Afrin meselesini bir de içe dönük olarak değerlendirmekte fayda görüyorum. PKK, PYD ve diğer Kürt meselesiyle iltisaklı hususların kökünü hep dışarıda aradık. Dışarıdaki etkenler kadar içerdeki müessir durumları da hesaba katmadığımıziçin bir yanı eksik kaldı hep. Bu nedenle bir de içeriden görelim: Afrin'de ABD'nin fiili desteğindeki PYD ile bir savaş devam ediyor. Dolaylı da olsa aslında ABD ile savaşıldığı kabul ediliyor. Bu bir anlamda doğrudur.

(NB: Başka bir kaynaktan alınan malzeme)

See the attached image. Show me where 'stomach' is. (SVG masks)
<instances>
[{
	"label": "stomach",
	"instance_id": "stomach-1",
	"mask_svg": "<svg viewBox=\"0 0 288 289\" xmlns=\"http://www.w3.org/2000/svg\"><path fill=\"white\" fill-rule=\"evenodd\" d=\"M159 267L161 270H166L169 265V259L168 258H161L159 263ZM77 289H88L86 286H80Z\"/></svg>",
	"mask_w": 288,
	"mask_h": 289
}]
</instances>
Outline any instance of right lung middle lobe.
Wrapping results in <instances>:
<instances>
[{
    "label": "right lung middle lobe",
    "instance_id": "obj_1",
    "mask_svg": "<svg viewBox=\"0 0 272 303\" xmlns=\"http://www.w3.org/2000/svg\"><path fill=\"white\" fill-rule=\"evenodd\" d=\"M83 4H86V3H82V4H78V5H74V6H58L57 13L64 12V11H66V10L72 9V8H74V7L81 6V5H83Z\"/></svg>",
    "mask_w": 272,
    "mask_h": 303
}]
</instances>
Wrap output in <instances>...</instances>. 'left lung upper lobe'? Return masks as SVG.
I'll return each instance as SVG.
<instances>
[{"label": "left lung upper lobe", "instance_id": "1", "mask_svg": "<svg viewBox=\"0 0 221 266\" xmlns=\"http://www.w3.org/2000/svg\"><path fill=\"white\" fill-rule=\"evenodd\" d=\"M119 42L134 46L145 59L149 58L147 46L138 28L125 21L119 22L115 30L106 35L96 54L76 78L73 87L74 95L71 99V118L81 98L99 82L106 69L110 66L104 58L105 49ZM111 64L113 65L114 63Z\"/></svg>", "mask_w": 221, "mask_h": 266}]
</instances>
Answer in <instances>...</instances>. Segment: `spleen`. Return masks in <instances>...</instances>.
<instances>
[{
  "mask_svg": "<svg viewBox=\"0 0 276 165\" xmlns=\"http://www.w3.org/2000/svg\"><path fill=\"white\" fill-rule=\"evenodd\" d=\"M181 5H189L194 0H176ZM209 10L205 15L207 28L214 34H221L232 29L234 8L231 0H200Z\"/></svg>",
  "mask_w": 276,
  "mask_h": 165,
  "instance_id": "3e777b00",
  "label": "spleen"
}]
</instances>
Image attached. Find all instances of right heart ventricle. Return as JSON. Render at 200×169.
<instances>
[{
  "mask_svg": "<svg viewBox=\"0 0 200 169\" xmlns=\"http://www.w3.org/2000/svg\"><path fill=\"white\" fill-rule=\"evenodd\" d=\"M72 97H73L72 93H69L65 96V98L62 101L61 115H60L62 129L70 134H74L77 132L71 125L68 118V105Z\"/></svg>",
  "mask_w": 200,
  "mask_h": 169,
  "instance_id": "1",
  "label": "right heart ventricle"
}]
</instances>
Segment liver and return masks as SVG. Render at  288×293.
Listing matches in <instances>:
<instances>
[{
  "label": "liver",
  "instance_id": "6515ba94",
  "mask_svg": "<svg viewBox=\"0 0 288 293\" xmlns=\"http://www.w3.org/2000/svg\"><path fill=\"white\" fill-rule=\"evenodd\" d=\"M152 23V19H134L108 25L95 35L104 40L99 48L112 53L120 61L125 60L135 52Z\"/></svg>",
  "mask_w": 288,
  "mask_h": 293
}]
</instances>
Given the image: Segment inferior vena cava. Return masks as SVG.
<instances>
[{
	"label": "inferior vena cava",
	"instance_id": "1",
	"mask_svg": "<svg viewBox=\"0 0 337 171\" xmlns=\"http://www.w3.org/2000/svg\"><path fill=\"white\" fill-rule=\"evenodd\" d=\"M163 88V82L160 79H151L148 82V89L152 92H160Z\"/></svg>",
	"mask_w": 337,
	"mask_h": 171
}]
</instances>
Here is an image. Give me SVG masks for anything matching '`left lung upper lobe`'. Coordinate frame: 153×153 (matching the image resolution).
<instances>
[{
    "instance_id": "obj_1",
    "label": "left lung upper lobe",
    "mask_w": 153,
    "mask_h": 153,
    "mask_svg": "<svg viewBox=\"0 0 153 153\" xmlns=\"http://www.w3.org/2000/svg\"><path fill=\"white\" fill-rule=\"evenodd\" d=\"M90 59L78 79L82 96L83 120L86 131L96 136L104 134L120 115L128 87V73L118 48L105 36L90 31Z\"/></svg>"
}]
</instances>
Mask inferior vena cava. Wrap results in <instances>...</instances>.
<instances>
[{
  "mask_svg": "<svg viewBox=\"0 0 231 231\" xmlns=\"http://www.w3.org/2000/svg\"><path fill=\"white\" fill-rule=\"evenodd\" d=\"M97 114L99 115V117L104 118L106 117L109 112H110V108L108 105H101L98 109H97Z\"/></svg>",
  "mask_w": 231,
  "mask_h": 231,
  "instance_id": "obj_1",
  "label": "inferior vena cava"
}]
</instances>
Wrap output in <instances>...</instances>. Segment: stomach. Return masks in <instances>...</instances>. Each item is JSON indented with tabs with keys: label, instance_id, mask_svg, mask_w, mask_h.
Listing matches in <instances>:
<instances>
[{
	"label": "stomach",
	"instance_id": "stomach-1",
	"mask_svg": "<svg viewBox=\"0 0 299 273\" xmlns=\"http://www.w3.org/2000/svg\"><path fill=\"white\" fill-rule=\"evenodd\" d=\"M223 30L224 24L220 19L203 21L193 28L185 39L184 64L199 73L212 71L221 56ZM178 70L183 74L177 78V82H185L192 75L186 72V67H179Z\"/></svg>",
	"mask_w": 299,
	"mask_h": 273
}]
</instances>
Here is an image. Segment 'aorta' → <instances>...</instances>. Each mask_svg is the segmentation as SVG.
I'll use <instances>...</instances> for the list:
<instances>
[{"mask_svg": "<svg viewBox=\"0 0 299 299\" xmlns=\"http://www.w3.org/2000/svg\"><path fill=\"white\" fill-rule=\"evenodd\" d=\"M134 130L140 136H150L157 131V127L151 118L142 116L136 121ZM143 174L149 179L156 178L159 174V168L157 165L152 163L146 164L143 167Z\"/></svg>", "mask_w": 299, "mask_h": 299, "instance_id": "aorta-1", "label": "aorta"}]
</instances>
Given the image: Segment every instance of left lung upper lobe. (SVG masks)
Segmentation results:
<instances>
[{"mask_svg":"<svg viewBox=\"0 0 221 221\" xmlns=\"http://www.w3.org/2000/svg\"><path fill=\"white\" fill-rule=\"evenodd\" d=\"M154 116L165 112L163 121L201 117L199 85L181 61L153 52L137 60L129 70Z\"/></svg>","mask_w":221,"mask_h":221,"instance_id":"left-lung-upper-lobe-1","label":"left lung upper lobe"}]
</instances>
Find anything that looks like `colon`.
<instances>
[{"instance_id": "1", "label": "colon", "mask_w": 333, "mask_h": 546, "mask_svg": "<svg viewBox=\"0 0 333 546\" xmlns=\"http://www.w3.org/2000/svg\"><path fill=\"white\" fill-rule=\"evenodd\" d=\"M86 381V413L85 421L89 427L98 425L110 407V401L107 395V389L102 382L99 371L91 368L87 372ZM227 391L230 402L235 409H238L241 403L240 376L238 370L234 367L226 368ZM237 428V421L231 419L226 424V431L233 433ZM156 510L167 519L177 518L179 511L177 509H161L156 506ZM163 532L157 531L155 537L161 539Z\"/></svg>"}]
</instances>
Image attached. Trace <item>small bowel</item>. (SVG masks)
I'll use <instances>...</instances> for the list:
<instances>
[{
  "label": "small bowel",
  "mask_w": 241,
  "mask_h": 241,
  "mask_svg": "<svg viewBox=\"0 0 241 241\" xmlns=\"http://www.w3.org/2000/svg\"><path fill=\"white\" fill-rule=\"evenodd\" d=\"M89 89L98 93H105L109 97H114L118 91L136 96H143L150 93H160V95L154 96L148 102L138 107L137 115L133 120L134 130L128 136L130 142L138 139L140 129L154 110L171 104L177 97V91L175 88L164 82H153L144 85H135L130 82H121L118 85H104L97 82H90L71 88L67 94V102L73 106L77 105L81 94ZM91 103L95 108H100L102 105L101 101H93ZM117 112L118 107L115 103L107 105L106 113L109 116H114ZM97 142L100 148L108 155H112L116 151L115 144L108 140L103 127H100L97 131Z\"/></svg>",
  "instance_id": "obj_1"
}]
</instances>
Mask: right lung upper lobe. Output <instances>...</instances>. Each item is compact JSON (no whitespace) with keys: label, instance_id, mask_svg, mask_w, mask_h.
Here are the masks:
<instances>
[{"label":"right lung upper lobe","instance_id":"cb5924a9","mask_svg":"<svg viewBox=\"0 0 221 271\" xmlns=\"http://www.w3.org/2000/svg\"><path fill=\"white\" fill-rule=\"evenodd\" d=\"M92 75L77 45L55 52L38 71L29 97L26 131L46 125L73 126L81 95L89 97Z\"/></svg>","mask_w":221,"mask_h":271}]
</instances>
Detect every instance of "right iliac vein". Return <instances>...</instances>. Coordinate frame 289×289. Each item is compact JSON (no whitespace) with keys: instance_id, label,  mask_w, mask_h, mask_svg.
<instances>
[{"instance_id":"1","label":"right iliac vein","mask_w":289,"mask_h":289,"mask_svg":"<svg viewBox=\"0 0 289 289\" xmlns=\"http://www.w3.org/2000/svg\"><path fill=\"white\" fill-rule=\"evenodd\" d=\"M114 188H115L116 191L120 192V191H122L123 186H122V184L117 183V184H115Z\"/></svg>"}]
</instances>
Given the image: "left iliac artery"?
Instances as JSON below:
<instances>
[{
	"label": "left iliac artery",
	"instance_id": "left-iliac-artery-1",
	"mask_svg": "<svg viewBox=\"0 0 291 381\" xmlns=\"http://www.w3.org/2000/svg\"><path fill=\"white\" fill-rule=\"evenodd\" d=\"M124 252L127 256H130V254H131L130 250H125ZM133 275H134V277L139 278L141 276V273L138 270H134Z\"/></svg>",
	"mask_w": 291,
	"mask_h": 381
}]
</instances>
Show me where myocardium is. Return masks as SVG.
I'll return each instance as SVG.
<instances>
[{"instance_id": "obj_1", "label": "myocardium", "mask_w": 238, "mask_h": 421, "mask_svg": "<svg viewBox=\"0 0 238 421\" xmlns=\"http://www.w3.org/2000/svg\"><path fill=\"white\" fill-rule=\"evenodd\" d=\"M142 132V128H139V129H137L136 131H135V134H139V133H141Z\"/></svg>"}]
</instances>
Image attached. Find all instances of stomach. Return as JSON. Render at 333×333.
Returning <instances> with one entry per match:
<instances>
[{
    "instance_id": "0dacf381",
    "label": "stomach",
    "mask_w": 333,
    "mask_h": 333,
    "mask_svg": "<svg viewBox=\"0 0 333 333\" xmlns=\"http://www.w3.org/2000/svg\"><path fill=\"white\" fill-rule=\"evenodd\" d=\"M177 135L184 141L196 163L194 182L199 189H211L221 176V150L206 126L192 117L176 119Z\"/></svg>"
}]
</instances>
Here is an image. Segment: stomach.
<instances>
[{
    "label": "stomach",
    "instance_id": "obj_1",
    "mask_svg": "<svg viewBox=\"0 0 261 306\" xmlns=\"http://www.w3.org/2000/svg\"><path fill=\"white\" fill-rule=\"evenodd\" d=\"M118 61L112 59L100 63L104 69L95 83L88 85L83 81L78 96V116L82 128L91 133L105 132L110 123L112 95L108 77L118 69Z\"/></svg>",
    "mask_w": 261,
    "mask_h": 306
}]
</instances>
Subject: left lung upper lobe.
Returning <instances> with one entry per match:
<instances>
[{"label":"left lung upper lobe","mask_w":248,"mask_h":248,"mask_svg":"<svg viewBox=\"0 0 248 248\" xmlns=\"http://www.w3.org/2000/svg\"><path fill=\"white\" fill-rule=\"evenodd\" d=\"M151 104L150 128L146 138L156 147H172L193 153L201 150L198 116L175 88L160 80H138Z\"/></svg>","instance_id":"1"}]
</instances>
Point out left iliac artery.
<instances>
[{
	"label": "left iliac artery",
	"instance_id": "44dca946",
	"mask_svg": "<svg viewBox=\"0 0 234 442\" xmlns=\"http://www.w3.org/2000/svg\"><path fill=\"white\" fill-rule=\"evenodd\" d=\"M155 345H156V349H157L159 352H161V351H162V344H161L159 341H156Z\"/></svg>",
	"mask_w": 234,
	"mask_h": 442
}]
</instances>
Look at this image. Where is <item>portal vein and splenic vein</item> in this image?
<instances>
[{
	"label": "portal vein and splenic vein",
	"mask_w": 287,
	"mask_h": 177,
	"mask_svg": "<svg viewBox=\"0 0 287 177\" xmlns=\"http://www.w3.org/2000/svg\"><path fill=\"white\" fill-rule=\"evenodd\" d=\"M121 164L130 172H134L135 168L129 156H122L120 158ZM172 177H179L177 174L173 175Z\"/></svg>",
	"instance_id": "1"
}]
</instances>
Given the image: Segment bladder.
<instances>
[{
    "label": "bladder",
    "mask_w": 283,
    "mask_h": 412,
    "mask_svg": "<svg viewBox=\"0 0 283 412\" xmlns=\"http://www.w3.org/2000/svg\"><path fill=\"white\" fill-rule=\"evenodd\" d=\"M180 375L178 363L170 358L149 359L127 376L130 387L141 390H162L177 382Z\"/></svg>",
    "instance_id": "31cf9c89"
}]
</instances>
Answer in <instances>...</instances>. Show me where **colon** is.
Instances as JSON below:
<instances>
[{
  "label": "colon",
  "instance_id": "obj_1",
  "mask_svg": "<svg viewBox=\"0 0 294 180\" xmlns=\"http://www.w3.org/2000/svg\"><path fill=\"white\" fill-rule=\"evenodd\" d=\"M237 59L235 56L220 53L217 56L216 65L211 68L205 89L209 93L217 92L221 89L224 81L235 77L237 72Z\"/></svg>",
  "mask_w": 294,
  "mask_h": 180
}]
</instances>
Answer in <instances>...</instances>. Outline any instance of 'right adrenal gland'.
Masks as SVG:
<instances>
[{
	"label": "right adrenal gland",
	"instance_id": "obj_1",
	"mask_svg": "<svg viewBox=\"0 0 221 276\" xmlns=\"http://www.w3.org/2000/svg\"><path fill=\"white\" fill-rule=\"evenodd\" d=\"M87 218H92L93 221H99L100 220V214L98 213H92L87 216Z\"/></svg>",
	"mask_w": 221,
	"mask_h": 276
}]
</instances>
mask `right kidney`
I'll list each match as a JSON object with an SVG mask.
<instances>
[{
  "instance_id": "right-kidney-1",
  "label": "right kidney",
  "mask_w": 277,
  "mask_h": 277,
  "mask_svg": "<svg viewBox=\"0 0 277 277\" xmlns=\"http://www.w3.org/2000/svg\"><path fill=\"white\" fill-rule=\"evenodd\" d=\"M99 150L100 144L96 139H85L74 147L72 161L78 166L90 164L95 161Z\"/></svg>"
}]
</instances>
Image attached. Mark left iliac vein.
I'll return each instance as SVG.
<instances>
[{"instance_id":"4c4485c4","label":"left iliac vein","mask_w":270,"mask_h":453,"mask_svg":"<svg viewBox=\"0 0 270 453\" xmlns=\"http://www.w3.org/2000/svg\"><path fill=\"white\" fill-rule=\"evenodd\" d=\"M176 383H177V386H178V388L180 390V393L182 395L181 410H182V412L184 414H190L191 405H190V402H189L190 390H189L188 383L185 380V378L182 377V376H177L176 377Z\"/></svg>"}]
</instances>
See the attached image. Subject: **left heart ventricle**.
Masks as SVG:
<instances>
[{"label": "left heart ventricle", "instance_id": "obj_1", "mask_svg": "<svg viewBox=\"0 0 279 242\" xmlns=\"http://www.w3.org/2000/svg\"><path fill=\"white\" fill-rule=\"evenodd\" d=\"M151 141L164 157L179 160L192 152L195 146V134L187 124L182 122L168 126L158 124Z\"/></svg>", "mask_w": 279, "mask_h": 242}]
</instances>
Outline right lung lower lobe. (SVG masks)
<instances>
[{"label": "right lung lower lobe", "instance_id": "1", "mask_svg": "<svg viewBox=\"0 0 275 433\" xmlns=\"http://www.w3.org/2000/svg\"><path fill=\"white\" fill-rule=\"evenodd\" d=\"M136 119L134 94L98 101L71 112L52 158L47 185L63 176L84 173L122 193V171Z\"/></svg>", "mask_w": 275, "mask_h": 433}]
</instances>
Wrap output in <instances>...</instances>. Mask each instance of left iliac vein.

Peki, PYD kim ve neyi temsil ediyor? PKK veya uzantısı olduğu noktasında kimsenin bir şüphesi kalmamıştır. Otuz bin kişilik ordusunun nereden geldiğinin de sorulması lazım. Bu ordu çözüm sürecinde sahayı PKK'ya peşkeş çektiğimiz zaman bizim çocuklarımızdan devşirildi. Başka nereden devşirildiler? Bir de Suriye'deki Kürt soydaşlarımızdan devşirildi. Soydaşlarımız diyorum. Zira bu vatan, Kürtler, Türkler olarak hepimizin ise eğer ve Irak, Suriye,Türkî Cumhuriyetler, Trakya'da yaşayan Türkler bizim soydaşlarımız ise, buralarda yaşayan Kürtler de soydaşlarımız olmuyor mu? Oluyor.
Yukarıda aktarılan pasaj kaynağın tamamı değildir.